Assigned task: Among the entries below, find each line with "Base" and show it.

(Collected data)
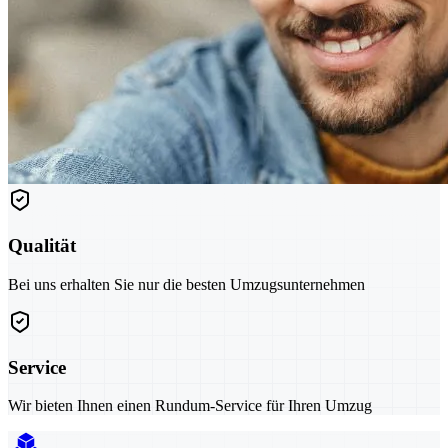
Qualität
Bei uns erhalten Sie nur die besten Umzugsunternehmen
Service
Wir bieten Ihnen einen Rundum-Service für Ihren Umzug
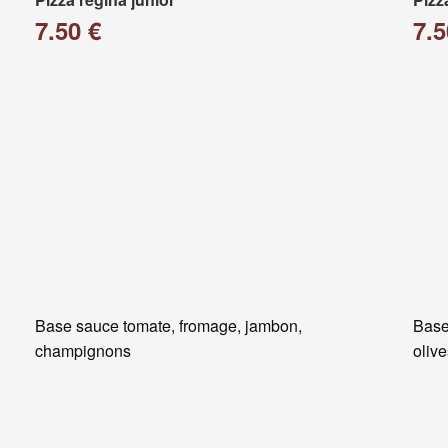
7.50 €
7.5
Base sauce tomate, fromage, jambon,
Base
champignons
oliv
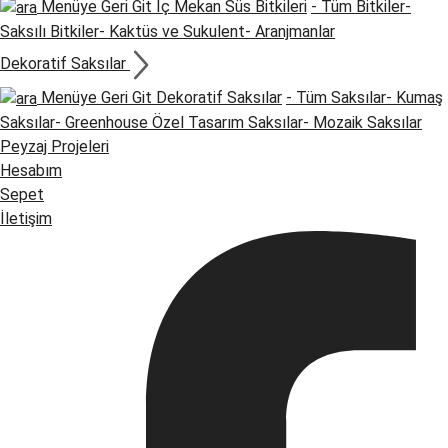
Menüye Geri Git
İç Mekan Süs Bitkileri
- Tüm Bitkiler
-
Saksılı Bitkiler
- Kaktüs ve Sukulent
- Aranjmanlar
Dekoratif Saksılar
Menüye Geri Git
Dekoratif Saksılar
- Tüm Saksılar
- Kumaş
Saksılar
- Greenhouse Özel Tasarım Saksılar
- Mozaik Saksılar
Peyzaj Projeleri
Hesabım
Sepet
İletişim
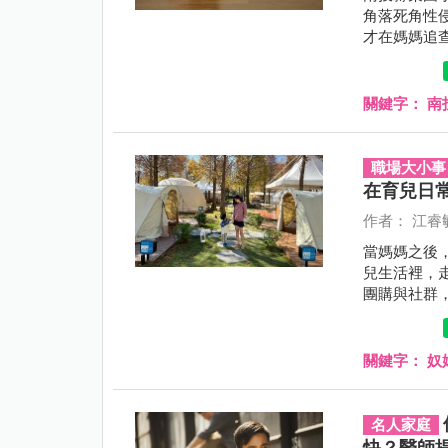
角落死角性
才在媽媽追
關鍵字：
南
職場大小事
在育兒日
作者： 江睿
當媽媽之後
兒生活裡，
團購與社群
做的事，甚
關鍵字：
奴
名人家庭
快？醫師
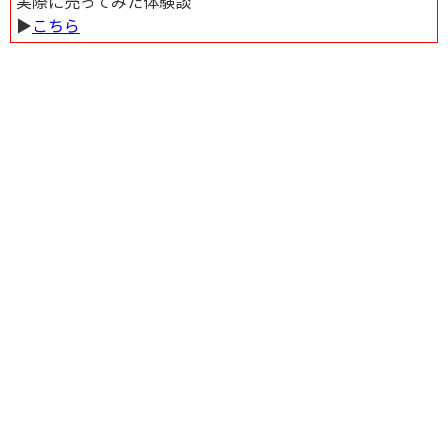
実際に売ってみた体験談
▶︎
こちら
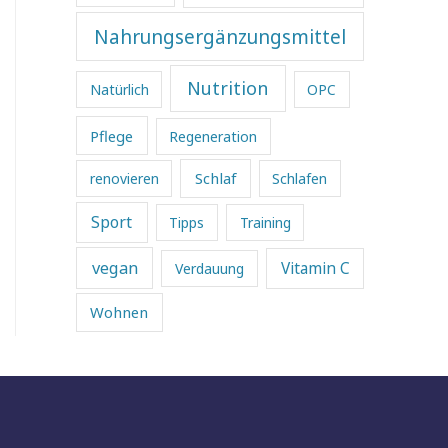
Nahrungsergänzungsmittel
Nutrition
Natürlich
OPC
Pflege
Regeneration
Schlaf
renovieren
Schlafen
Sport
Tipps
Training
vegan
Vitamin C
Verdauung
Wohnen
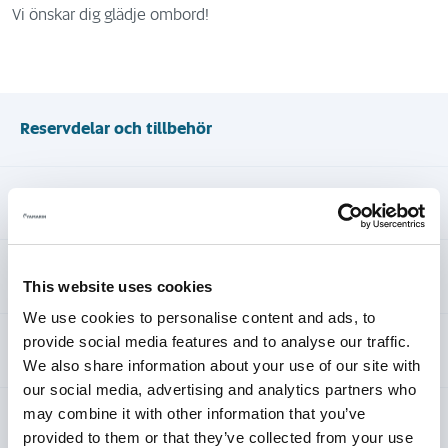
Vi önskar dig glädje ombord!
Reservdelar och tillbehör
Användning av motorbåten
Motortrimmet
This website uses cookies
We use cookies to personalise content and ads, to
provide social media features and to analyse our traffic.
Tvätt och rengöring av en glasfiberbåt
We also share information about your use of our site with
our social media, advertising and analytics partners who
may combine it with other information that you’ve
Service och förvaring av kapell och båtdynor
provided to them or that they’ve collected from your use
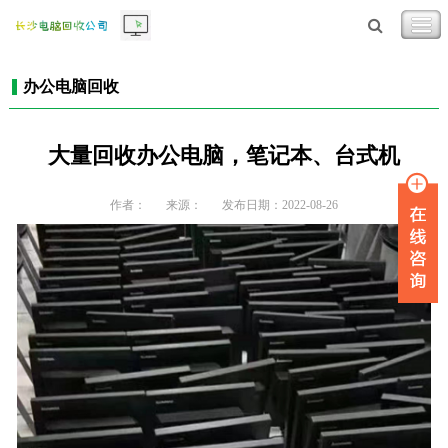
办公电脑回收
大量回收办公电脑，笔记本、台式机
作者：
来源：
发布日期：2022-08-26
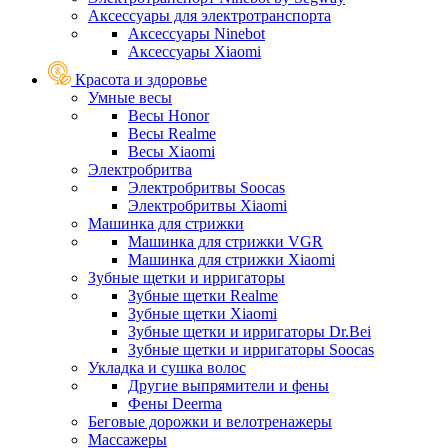
Аксессуары для электротранспорта
Аксессуары Ninebot
Аксессуары Xiaomi
Красота и здоровье
Умные весы
Весы Honor
Весы Realme
Весы Xiaomi
Электробритва
Электробритвы Soocas
Электробритвы Xiaomi
Машинка для стрижки
Машинка для стрижки VGR
Машинка для стрижки Xiaomi
Зубные щетки и ирригаторы
Зубные щетки Realme
Зубные щетки Xiaomi
Зубные щетки и ирригаторы Dr.Bei
Зубные щетки и ирригаторы Soocas
Укладка и сушка волос
Другие выпрямители и фены
Фены Deerma
Беговые дорожки и велотренажеры
Массажеры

Exercise response:
Base sauce tomate, fromage, jambon,
Base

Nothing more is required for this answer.